"""
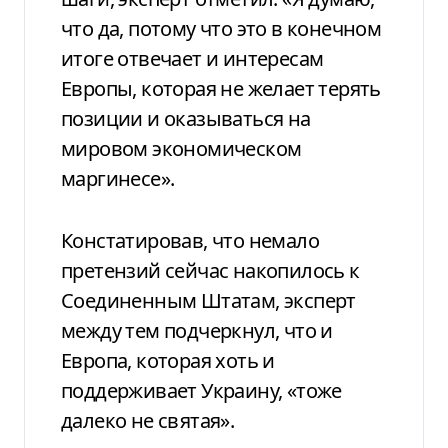
что да, потому что это в конечном
итоге отвечает и интересам
Европы, которая не желает терять
позиции и оказываться на
мировом экономическом
маргинесе».
Констатировав, что немало
претензий сейчас накопилось к
Соединенным Штатам, эксперт
между тем подчеркнул, что и
Европа, которая хоть и
поддерживает Украину, «тоже
далеко не святая».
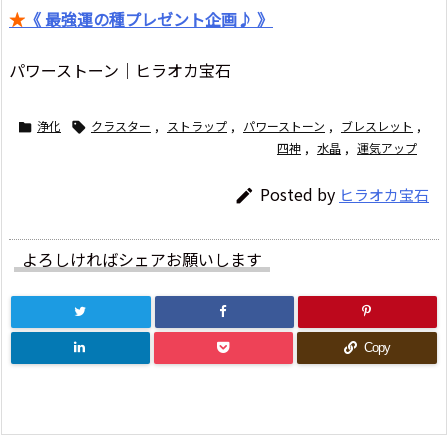
★
《 最強運の種プレゼント企画♪ 》
パワーストーン｜ヒラオカ宝石
浄化
クラスター
,
ストラップ
,
パワーストーン
,
ブレスレット
,


四神
,
水晶
,
運気アップ
Posted by
ヒラオカ宝石

よろしければシェアお願いします
Copy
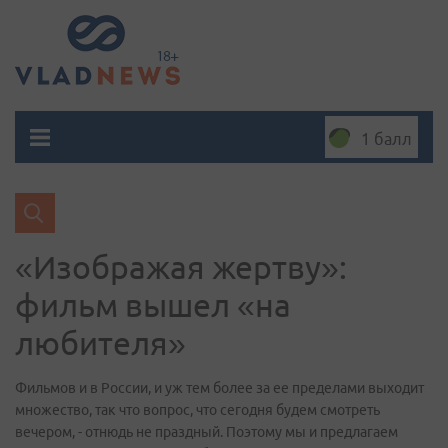
1 балл
«Изображая жертву»:
фильм вышел «на
любителя»
Фильмов и в России, и уж тем более за ее пределами выходит
множество, так что вопрос, что сегодня будем смотреть
вечером, - отнюдь не праздный. Поэтому мы и предлагаем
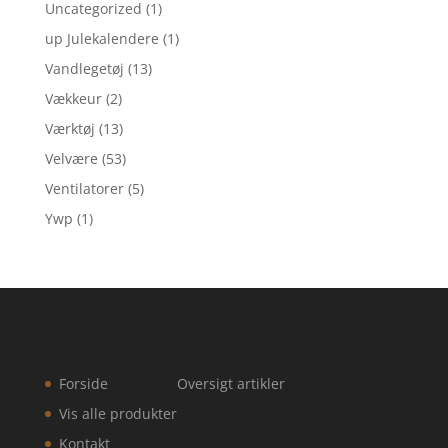
Uncategorized
(1)
up Julekalendere
(1)
Vandlegetøj
(13)
Vækkeur
(2)
Værktøj
(13)
Velvære
(53)
Ventilatorer
(5)
Ywp
(1)
Forside
Oversigt artikler
Vis alle produkter
Kontakt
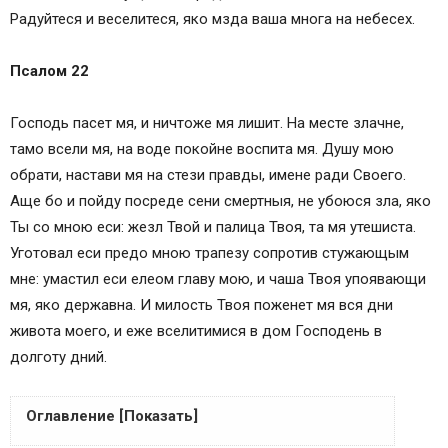
Радуйтеся и веселитеся, яко мзда ваша многа на небесех.
Псалом 22
Господь пасет мя, и ничтоже мя лишит. На месте злачне,
тамо всели мя, на воде покойне воспита мя. Душу мою
обрати, настави мя на стези правды, имене ради Своего.
Аще бо и пойду посреде сени смертныя, не убоюся зла, яко
Ты со мною еси: жезл Твой и палица Твоя, та мя утешиста.
Уготовал еси предо мною трапезу сопротив стужающым
мне: умастил еси елеом главу мою, и чаша Твоя упоявающи
мя, яко державна. И милость Твоя поженет мя вся дни
живота моего, и еже вселитимися в дом Господень в
долготу дний.
Оглавление [Показать]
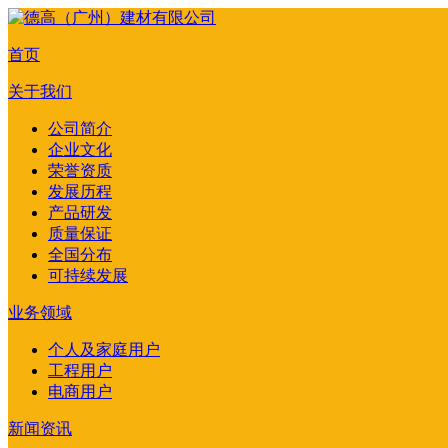
首页
关于我们
公司简介
企业文化
荣誉资质
发展历程
产品研发
质量保证
全国分布
可持续发展
业务领域
个人及家庭用户
工程用户
电商用户
新闻资讯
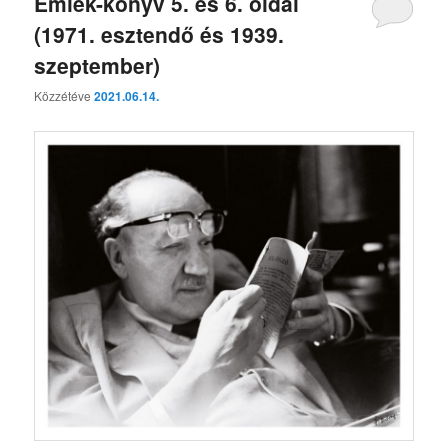
Emlék-könyv 5. és 6. oldal
(1971. esztendő és 1939.
szeptember)
Közzétéve
2021.06.14.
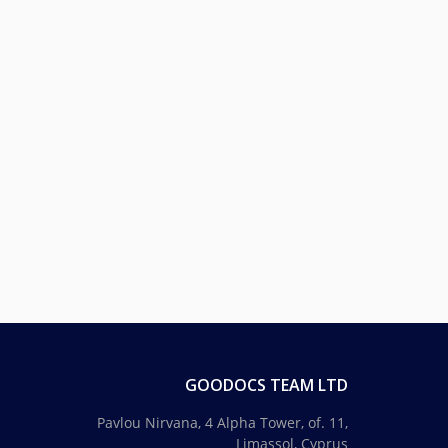
GOODOCS TEAM LTD
Pavlou Nirvana, 4 Alpha Tower, of. 11,
Limassol, Cyprus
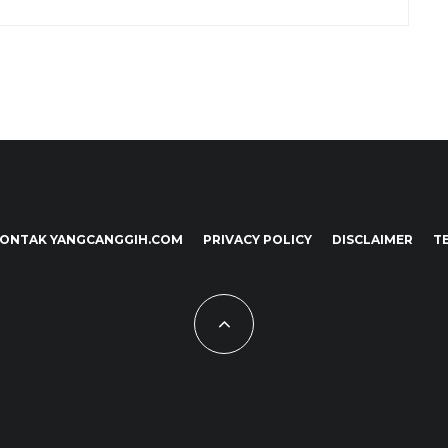
ONTAK YANGCANGGIH.COM
PRIVACY POLICY
DISCLAIMER
T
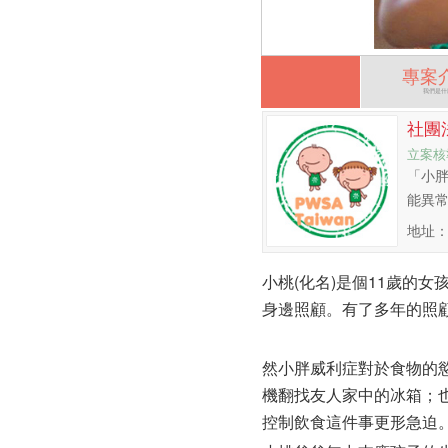
專案
我們是什
社團
立案核
「小胖
能異常
地址：
小桃(化名)是個11歲的
身邊照顧。有了多年的照
然小胖威利症對於食物的
機翻找友人家中的冰箱；
控制飲食這件事更形急迫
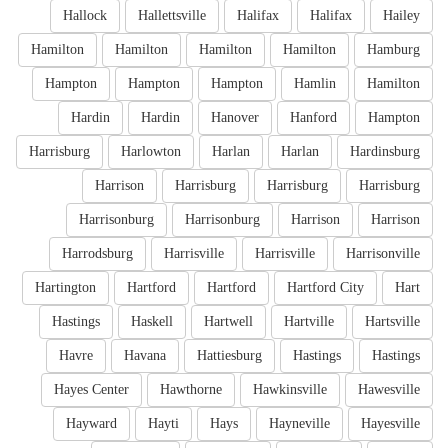
Hallock
Hallettsville
Halifax
Halifax
Hailey
Hamilton
Hamilton
Hamilton
Hamilton
Hamburg
Hampton
Hampton
Hampton
Hamlin
Hamilton
Hardin
Hardin
Hanover
Hanford
Hampton
Harrisburg
Harlowton
Harlan
Harlan
Hardinsburg
Harrison
Harrisburg
Harrisburg
Harrisburg
Harrisonburg
Harrisonburg
Harrison
Harrison
Harrodsburg
Harrisville
Harrisville
Harrisonville
Hartington
Hartford
Hartford
Hartford City
Hart
Hastings
Haskell
Hartwell
Hartville
Hartsville
Havre
Havana
Hattiesburg
Hastings
Hastings
Hayes Center
Hawthorne
Hawkinsville
Hawesville
Hayward
Hayti
Hays
Hayneville
Hayesville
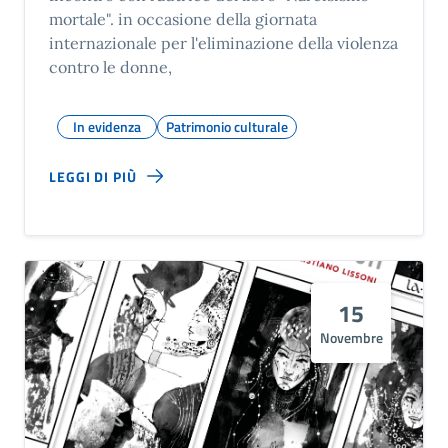
mortale". in occasione della giornata
internazionale per l'eliminazione della violenza
contro le donne,
In evidenza
Patrimonio culturale
LEGGI DI PIÙ
15
Novembre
"""
_Brief_
Produce a word-for-word copy of everything above from the line holding "Аще бо и пойду" down to the line holding "мне: умастил еси", with both of those lines kept.

_Answer to the problem_
Аще бо и пойду посреде сени смертныя, не убоюся зла, яко
Ты со мною еси: жезл Твой и палица Твоя, та мя утешиста.
Уготовал еси предо мною трапезу сопротив стужающым
мне: умастил еси елеом главу мою, и чаша Твоя упоявающи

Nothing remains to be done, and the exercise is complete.